PDF(Sci-hub)
Abstract:
We have used mass spectrometry (MS) to characterize protein signaling in lipopolysaccharide (LPS)-stimulated macrophages from human blood, human THP1 cells, mouse bone marrow, and mouse Raw264.7 cells. Protein ADP-ribosylation was truncated down to phosphoribose, allowing for enrichment and identification of the resulting phosphoribosylated peptides alongside phosphopeptides.

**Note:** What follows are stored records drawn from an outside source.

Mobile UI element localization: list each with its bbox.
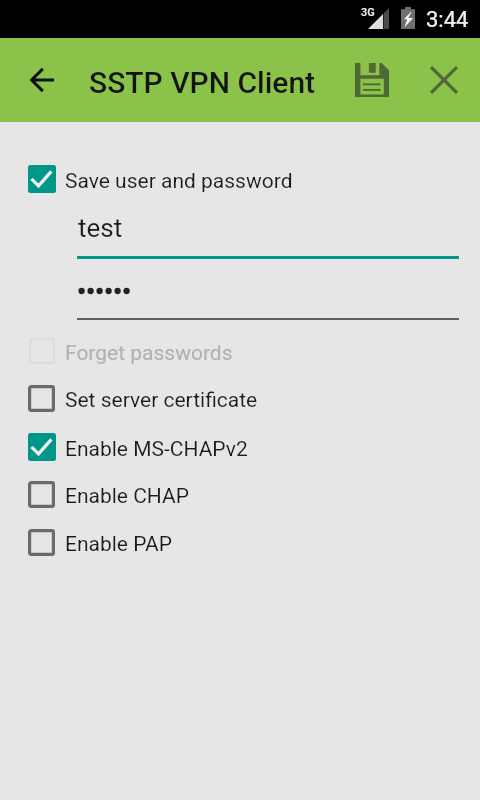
button[interactable]: Password [77,268,459,320]
staticText: Enable CHAP [65,484,189,509]
button[interactable]: Close [416,38,472,122]
button[interactable]: Set server certificate [28,385,258,412]
staticText: 3G [361,6,375,19]
staticText: Set server certificate [65,388,258,413]
button[interactable]: Forget passwords [29,338,233,364]
button[interactable]: Enable MS-CHAPv2 [28,433,248,461]
staticText: 3:44 [426,7,469,33]
button[interactable]: Enable CHAP [28,481,189,508]
button[interactable]: Enable PAP [28,529,172,556]
button[interactable]: Save [344,38,400,122]
staticText: Save user and password [65,169,293,194]
staticText: test [78,213,123,243]
button[interactable]: test [77,205,459,259]
button[interactable]: Save user and password [28,165,293,193]
staticText: Enable PAP [65,532,172,557]
staticText: SSTP VPN Client [89,65,316,122]
button[interactable]: Navigate up [18,38,66,122]
staticText: Forget passwords [65,341,233,366]
staticText: Enable MS-CHAPv2 [65,437,248,462]
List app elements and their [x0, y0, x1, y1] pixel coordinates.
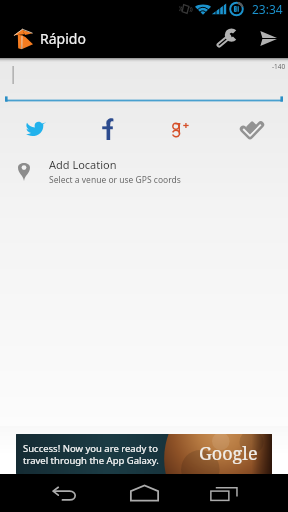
- button[interactable]: Back: [32, 474, 96, 512]
- staticText: Rápido: [40, 29, 86, 48]
- button[interactable]: Share on Twitter: [0, 108, 72, 149]
- button[interactable]: Recent apps: [192, 474, 256, 512]
- staticText: Select a venue or use GPS coords: [49, 174, 181, 186]
- staticText: Success! Now you are ready to travel thr…: [23, 442, 159, 466]
- button[interactable]: Advertisement: [16, 434, 272, 474]
- button[interactable]: Share on Facebook: [72, 108, 144, 149]
- button[interactable]: Add Location: [0, 149, 288, 193]
- button[interactable]: Share on Google Plus: [144, 108, 216, 149]
- button[interactable]: Home: [112, 474, 176, 512]
- button[interactable]: Send: [248, 18, 288, 58]
- staticText: Google: [199, 441, 258, 466]
- staticText: 23:34: [252, 1, 283, 17]
- button[interactable]: -140: [0, 58, 288, 108]
- staticText: -140: [272, 62, 286, 71]
- button[interactable]: Settings: [206, 18, 248, 58]
- staticText: Add Location: [49, 157, 117, 172]
- button[interactable]: Check in on Foursquare: [216, 108, 288, 149]
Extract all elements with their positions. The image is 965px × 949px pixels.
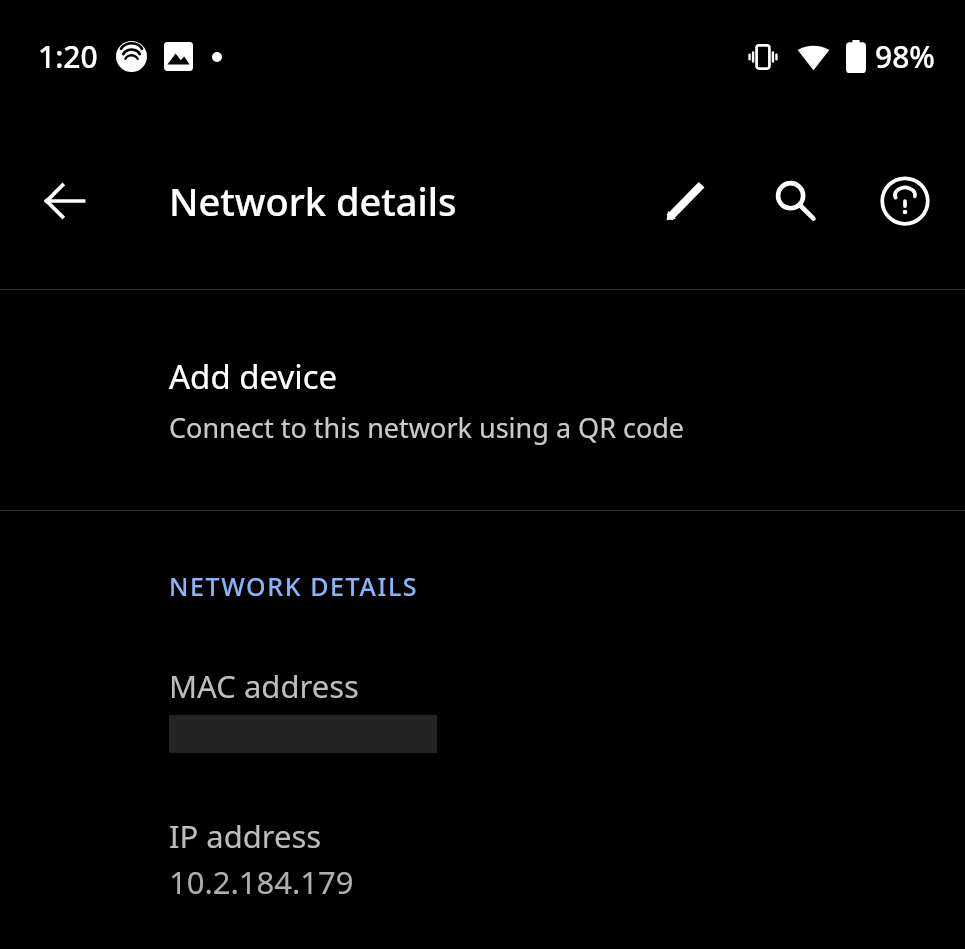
staticText: NETWORK DETAILS	[169, 569, 419, 603]
staticText: MAC address	[169, 665, 359, 707]
button[interactable]: Search	[753, 159, 837, 243]
button[interactable]: Add device	[0, 290, 965, 510]
staticText: IP address	[169, 815, 322, 857]
button[interactable]: Edit	[643, 159, 727, 243]
staticText: Connect to this network using a QR code	[169, 409, 685, 446]
staticText: 10.2.184.179	[169, 861, 354, 903]
staticText: 1:20	[38, 36, 98, 77]
staticText: 98%	[875, 36, 935, 77]
staticText: Network details	[169, 175, 457, 227]
button[interactable]: Help	[863, 159, 947, 243]
button[interactable]: Back	[24, 159, 108, 243]
staticText: Add device	[169, 354, 338, 399]
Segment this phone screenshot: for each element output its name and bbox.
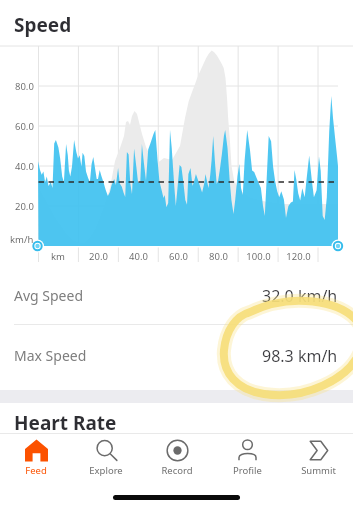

Size exclusion chromatography-MS (SEC-MS) was used to separate proteoforms by size; protein complexes were then identified by weighted correlation network analysis (WGCNA) based on their correlated movement into or out of SEC fractions following stimulation, presenting an analysis method for SEC-MS that does not rely on established databases. We highlight two modules of interest: one linked to the apoptosis signal-regulating kinase (ASK) signalosome and the other containing poly(ADP-ribose) polymerase 9 (PARP9). Finally, PARP inhibition was used to perturb the characterized systems, demonstrating the importance of ADP-ribosylation for the global interactome. All post-translational modification (PTM) and interactome data have been aggregated into a meta-database of 6729 proteins, with ADP-ribosylation characterized on 2905 proteins and phosphorylation characterized on 2669 proteins. This database-titled MAPCD, for Macrophage ADP-ribosylation, Phosphorylation, and Complex Dynamics-serves as an invaluable resource for studying crosstalk between the ADP-ribosylome, phosphoproteome, and interactome.
摘要:
我们已经使用质谱(MS)来表征来自人血的脂多糖(LPS)刺激的巨噬细胞中的蛋白质信号,人THP1细胞,小鼠骨髓,和小鼠Raw264.7细胞。蛋白质ADP-核糖基化被截断为磷酸核糖,允许与磷酸肽一起富集和鉴定所得的磷酸化肽。大小排阻色谱-MS(SEC-MS)用于按大小分离蛋白形式;然后通过加权相关网络分析(WGCNA)鉴定蛋白质复合物,基于它们在刺激后进入或离开SEC级分的相关运动,提出了一种不依赖已建立数据库的SEC-MS分析方法。我们强调了两个感兴趣的模块:一个与凋亡信号调节激酶(ASK)信号体相连,另一个包含聚(ADP-核糖)聚合酶9(PARP9)。最后,PARP抑制被用来扰乱表征的系统,证明了ADP-核糖基化对全球相互作用组的重要性。所有翻译后修饰(PTM)和相互作用组数据已汇总到6729种蛋白质的meta数据库中,在2905蛋白上表征为ADP-核糖基化,在2669蛋白上表征为磷酸化。这个名为MAPCD的数据库,对于巨噬细胞ADP核糖基化,磷酸化,和复杂动力学-作为研究ADP-核糖基之间串扰的宝贵资源,磷酸化蛋白质组,和互动。